(About this exercise):
Which lines in the records below contain the word "tray"? Copy each one.

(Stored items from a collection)

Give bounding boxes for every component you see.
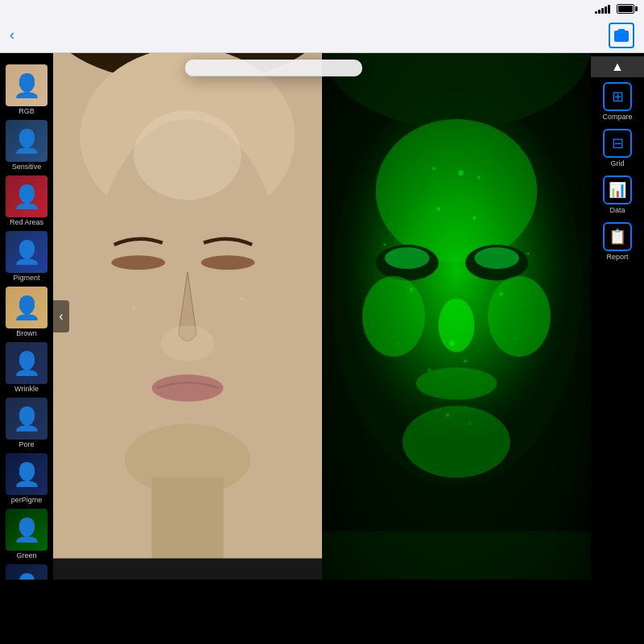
sidebar-thumb-wrinkle[interactable]: 👤 Wrinkle: [3, 341, 50, 394]
svg-point-36: [427, 369, 431, 372]
svg-point-16: [161, 325, 215, 361]
svg-point-23: [385, 247, 430, 269]
export-dropdown: [185, 60, 362, 76]
svg-rect-9: [53, 559, 322, 580]
thumb-label-pore: Pore: [19, 440, 34, 448]
svg-point-34: [449, 341, 455, 346]
thumb-img-acne: 👤: [6, 564, 47, 580]
thumb-img-green: 👤: [6, 509, 47, 551]
svg-point-29: [402, 406, 510, 477]
svg-point-37: [396, 341, 399, 345]
sidebar-thumb-red[interactable]: 👤 Red Areas: [3, 174, 50, 228]
face-icon-acne: 👤: [6, 564, 47, 580]
dropdown-header: [185, 60, 362, 76]
sidebar-thumb-perpigment[interactable]: 👤 perPigme: [3, 452, 50, 506]
camera-icon[interactable]: [609, 23, 634, 48]
toolbar-label-compare: Compare: [602, 113, 632, 121]
svg-point-40: [432, 167, 436, 170]
svg-point-35: [464, 359, 467, 362]
right-toolbar: ▲ ⊞ Compare ⊟ Grid 📊 Data 📋 Report: [591, 53, 644, 580]
face-icon-pore: 👤: [6, 398, 47, 440]
face-icon-red: 👤: [6, 175, 47, 217]
svg-point-38: [513, 337, 516, 341]
svg-point-39: [458, 171, 464, 176]
left-sidebar: 👤 RGB 👤 Sensitive 👤 Red Areas 👤 Pigment …: [0, 53, 53, 580]
thumb-img-perpigment: 👤: [6, 453, 47, 495]
thumb-label-brown: Brown: [16, 329, 37, 337]
sidebar-thumb-brown[interactable]: 👤 Brown: [3, 285, 50, 339]
thumb-label-green: Green: [16, 551, 36, 559]
main-content: 👤 RGB 👤 Sensitive 👤 Red Areas 👤 Pigment …: [0, 53, 644, 644]
svg-point-6: [151, 374, 223, 401]
svg-point-26: [362, 276, 425, 357]
face-icon-pigment: 👤: [6, 231, 47, 273]
svg-point-41: [477, 175, 481, 179]
toolbar-item-data[interactable]: 📊 Data: [593, 172, 642, 217]
sidebar-thumb-acne[interactable]: 👤 Acne: [3, 563, 50, 580]
svg-point-43: [383, 243, 386, 246]
face-icon-perpigment: 👤: [6, 453, 47, 495]
thumb-label-red: Red Areas: [10, 218, 43, 226]
svg-point-15: [134, 110, 242, 200]
toolbar-label-report: Report: [606, 253, 628, 261]
thumb-img-pigment: 👤: [6, 231, 47, 273]
svg-point-4: [111, 255, 165, 270]
toolbar-label-data: Data: [609, 206, 625, 214]
toolbar-label-grid: Grid: [610, 159, 624, 167]
toolbar-icon-data: 📊: [603, 175, 632, 204]
green-thermal-photo: [322, 53, 591, 580]
svg-point-31: [473, 216, 476, 219]
svg-point-25: [439, 299, 475, 353]
battery-icon: [617, 4, 634, 14]
svg-point-45: [446, 413, 449, 416]
face-icon-sensitive: 👤: [6, 120, 47, 162]
sidebar-thumb-pore[interactable]: 👤 Pore: [3, 396, 50, 450]
toolbar-icon-compare: ⊞: [603, 82, 632, 111]
thumb-img-pore: 👤: [6, 398, 47, 440]
svg-point-32: [410, 287, 413, 291]
face-icon-wrinkle: 👤: [6, 342, 47, 384]
svg-rect-42: [322, 531, 591, 580]
nav-bar: ‹: [0, 18, 644, 53]
svg-point-27: [488, 276, 551, 357]
thumb-img-sensitive: 👤: [6, 120, 47, 162]
svg-point-20: [376, 119, 537, 262]
svg-point-46: [469, 423, 471, 425]
image-viewer: 👤 RGB 👤 Sensitive 👤 Red Areas 👤 Pigment …: [0, 53, 644, 580]
thumb-label-sensitive: Sensitive: [12, 163, 42, 171]
toolbar-item-compare[interactable]: ⊞ Compare: [593, 79, 642, 124]
svg-point-44: [526, 252, 529, 254]
scroll-up-button[interactable]: ▲: [591, 56, 644, 77]
signal-icon: [595, 4, 610, 14]
thumb-label-perpigment: perPigme: [11, 496, 43, 504]
svg-point-14: [240, 297, 243, 300]
back-button[interactable]: ‹: [10, 27, 16, 43]
toolbar-item-grid[interactable]: ⊟ Grid: [593, 126, 642, 171]
sidebar-thumb-sensitive[interactable]: 👤 Sensitive: [3, 118, 50, 172]
thumb-img-red: 👤: [6, 175, 47, 217]
sidebar-thumb-green[interactable]: 👤 Green: [3, 507, 50, 561]
face-icon-rgb: 👤: [6, 64, 47, 106]
thumb-img-wrinkle: 👤: [6, 342, 47, 384]
svg-point-24: [474, 247, 519, 269]
toolbar-icon-report: 📋: [603, 222, 632, 251]
rgb-photo: [53, 53, 322, 580]
toolbar-icon-grid: ⊟: [603, 129, 632, 158]
svg-point-30: [437, 207, 440, 210]
scroll-left-arrow[interactable]: ‹: [53, 300, 69, 332]
thumb-label-rgb: RGB: [19, 107, 35, 115]
status-bar: [0, 0, 644, 18]
chevron-left-icon: ‹: [10, 27, 14, 43]
thumb-label-wrinkle: Wrinkle: [14, 385, 39, 393]
sidebar-thumb-rgb[interactable]: 👤 RGB: [3, 63, 50, 117]
thumb-img-brown: 👤: [6, 287, 47, 328]
svg-point-33: [499, 292, 502, 295]
toolbar-item-report[interactable]: 📋 Report: [593, 219, 642, 264]
face-icon-brown: 👤: [6, 287, 47, 328]
thumb-img-rgb: 👤: [6, 64, 47, 106]
sidebar-thumb-pigment[interactable]: 👤 Pigment: [3, 229, 50, 283]
thumb-label-pigment: Pigment: [13, 274, 39, 282]
status-right: [595, 4, 634, 14]
svg-point-5: [201, 255, 255, 270]
image-area: [53, 53, 591, 580]
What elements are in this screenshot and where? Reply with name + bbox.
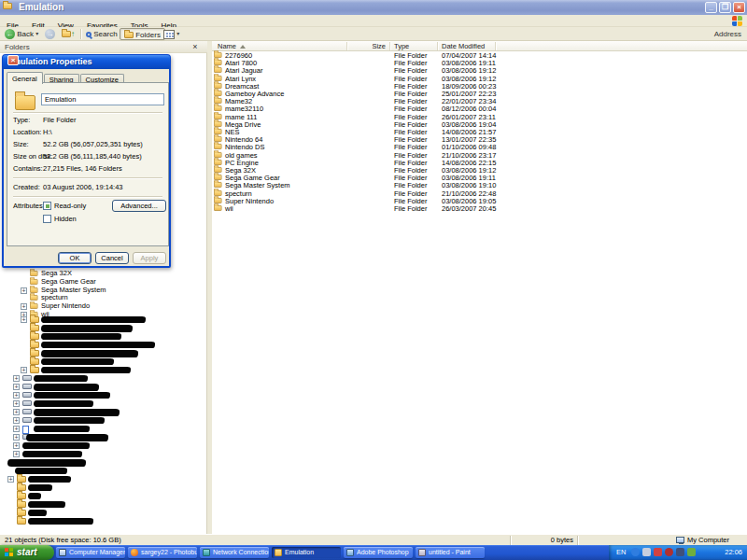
expand-icon[interactable]: + bbox=[13, 375, 20, 382]
close-button[interactable]: × bbox=[733, 2, 745, 13]
column-header-date-modified[interactable]: Date Modified bbox=[442, 41, 485, 51]
censored-label bbox=[22, 451, 82, 457]
tree-item-censored[interactable]: + bbox=[0, 450, 205, 458]
censored-label bbox=[34, 426, 90, 432]
start-button[interactable]: start bbox=[0, 545, 54, 560]
minimize-button[interactable]: _ bbox=[705, 2, 717, 13]
tree-item-censored[interactable] bbox=[0, 517, 205, 525]
back-button[interactable]: ← Back ▾ bbox=[5, 28, 38, 40]
expand-icon[interactable]: + bbox=[7, 476, 14, 483]
field-value: 52.2 GB (56,057,025,351 bytes) bbox=[43, 140, 143, 149]
folder-name-input[interactable] bbox=[41, 93, 164, 105]
tray-icon[interactable] bbox=[642, 548, 651, 556]
views-button[interactable]: ▾ bbox=[163, 28, 179, 40]
tray-icon[interactable] bbox=[665, 548, 673, 556]
tree-item-censored[interactable] bbox=[0, 509, 205, 517]
expand-icon[interactable]: + bbox=[13, 392, 20, 399]
tree-item-censored[interactable] bbox=[0, 500, 205, 509]
file-row[interactable]: wiiFile Folder26/03/2007 20:45 bbox=[212, 205, 747, 213]
tree-item-censored[interactable]: + bbox=[0, 475, 205, 483]
views-icon bbox=[163, 30, 175, 39]
tree-item-censored[interactable]: + bbox=[0, 408, 205, 416]
ok-button[interactable]: OK bbox=[58, 252, 92, 264]
column-header-name[interactable]: Name bbox=[218, 41, 246, 51]
taskbar-button[interactable]: Network Connections bbox=[200, 547, 269, 558]
expand-icon[interactable]: + bbox=[21, 303, 27, 310]
cancel-button[interactable]: Cancel bbox=[95, 252, 129, 264]
expand-icon[interactable]: + bbox=[13, 451, 20, 457]
created-label: Created: bbox=[13, 183, 40, 192]
expand-icon[interactable]: + bbox=[13, 442, 20, 449]
censored-label bbox=[34, 400, 93, 407]
readonly-checkbox[interactable] bbox=[43, 202, 51, 210]
censored-label bbox=[28, 493, 41, 499]
desktop: Emulation _ ❐ × FileEditViewFavoritesToo… bbox=[0, 0, 747, 560]
expand-icon[interactable]: + bbox=[21, 316, 27, 323]
taskbar-button[interactable]: Computer Management bbox=[56, 547, 125, 558]
tree-item-censored[interactable]: + bbox=[0, 391, 205, 399]
readonly-label: Read-only bbox=[54, 202, 86, 211]
hidden-checkbox[interactable] bbox=[43, 215, 51, 223]
back-icon: ← bbox=[5, 29, 15, 39]
taskbar-button[interactable]: sargey22 - Photobuc... bbox=[128, 547, 197, 558]
column-header-type[interactable]: Type bbox=[394, 41, 409, 51]
field-label: Location: bbox=[13, 128, 41, 137]
dialog-title: Emulation Properties bbox=[7, 55, 92, 69]
tree-item-censored[interactable] bbox=[0, 458, 205, 467]
language-indicator[interactable]: EN bbox=[616, 545, 626, 560]
folders-pane-close-icon[interactable]: × bbox=[190, 41, 200, 52]
censored-label bbox=[28, 476, 71, 483]
tab-general[interactable]: General bbox=[7, 72, 43, 84]
tray-icon[interactable] bbox=[654, 548, 662, 556]
search-button[interactable]: Search bbox=[86, 28, 118, 40]
sort-ascending-icon bbox=[240, 45, 246, 49]
tree-item-censored[interactable]: + bbox=[0, 416, 205, 425]
folder-icon bbox=[17, 518, 26, 525]
expand-icon[interactable]: + bbox=[13, 409, 20, 415]
attributes-label: Attributes: bbox=[13, 202, 45, 211]
advanced-button[interactable]: Advanced... bbox=[112, 200, 166, 212]
censored-label bbox=[41, 350, 138, 357]
forward-button[interactable]: → bbox=[45, 28, 55, 40]
tray-icon[interactable] bbox=[631, 548, 640, 556]
field-label: Contains: bbox=[13, 164, 43, 174]
expand-icon[interactable]: + bbox=[13, 426, 20, 432]
expand-icon[interactable]: + bbox=[13, 384, 20, 390]
maximize-button[interactable]: ❐ bbox=[719, 2, 731, 13]
folders-button[interactable]: Folders bbox=[120, 28, 165, 40]
censored-label bbox=[28, 501, 65, 508]
folder-icon bbox=[275, 549, 282, 556]
tree-item-censored[interactable] bbox=[0, 492, 205, 500]
tree-item-censored[interactable]: + bbox=[0, 433, 205, 441]
tree-item-censored[interactable]: + bbox=[0, 383, 205, 391]
up-button[interactable]: ↑ bbox=[62, 28, 75, 40]
censored-label bbox=[34, 409, 120, 416]
tree-item-censored[interactable]: + bbox=[0, 425, 205, 433]
folder-tree-censored: +++++++++++++ bbox=[0, 315, 205, 530]
tree-item-censored[interactable]: + bbox=[0, 399, 205, 408]
taskbar-button[interactable]: Adobe Photoshop bbox=[344, 547, 413, 558]
search-icon bbox=[86, 32, 92, 37]
folder-icon bbox=[30, 279, 38, 285]
tray-icon[interactable] bbox=[687, 548, 696, 556]
column-header-size[interactable]: Size bbox=[352, 41, 386, 51]
tree-item-censored[interactable] bbox=[0, 483, 205, 492]
expand-icon[interactable]: + bbox=[13, 434, 20, 441]
tree-item-censored[interactable] bbox=[0, 467, 205, 475]
tree-item-censored[interactable]: + bbox=[0, 441, 205, 450]
dialog-close-button[interactable]: × bbox=[7, 55, 19, 65]
expand-icon[interactable]: + bbox=[21, 287, 27, 294]
expand-icon[interactable]: + bbox=[13, 417, 20, 424]
menu-bar: FileEditViewFavoritesToolsHelp bbox=[0, 15, 747, 27]
expand-icon[interactable]: + bbox=[13, 400, 20, 407]
tree-item-censored[interactable]: + bbox=[0, 366, 205, 374]
taskbar-button[interactable]: Emulation bbox=[272, 547, 341, 558]
censored-label bbox=[26, 434, 108, 441]
tray-icon[interactable] bbox=[676, 548, 684, 556]
drive-icon bbox=[22, 384, 32, 389]
taskbar-button[interactable]: untitled - Paint bbox=[416, 547, 485, 558]
expand-icon[interactable]: + bbox=[21, 367, 27, 373]
hidden-label: Hidden bbox=[54, 215, 77, 224]
dialog-titlebar: Emulation Properties ? × bbox=[3, 55, 170, 69]
tree-item-censored[interactable]: + bbox=[0, 374, 205, 383]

(Written solution):
tray-icon[interactable] bbox=[642, 548, 651, 556]
tray-icon[interactable] bbox=[665, 548, 673, 556]
tray-icon[interactable] bbox=[654, 548, 662, 556]
tray-icon[interactable] bbox=[631, 548, 640, 556]
tray-icon[interactable] bbox=[687, 548, 696, 556]
tray-icon[interactable] bbox=[676, 548, 684, 556]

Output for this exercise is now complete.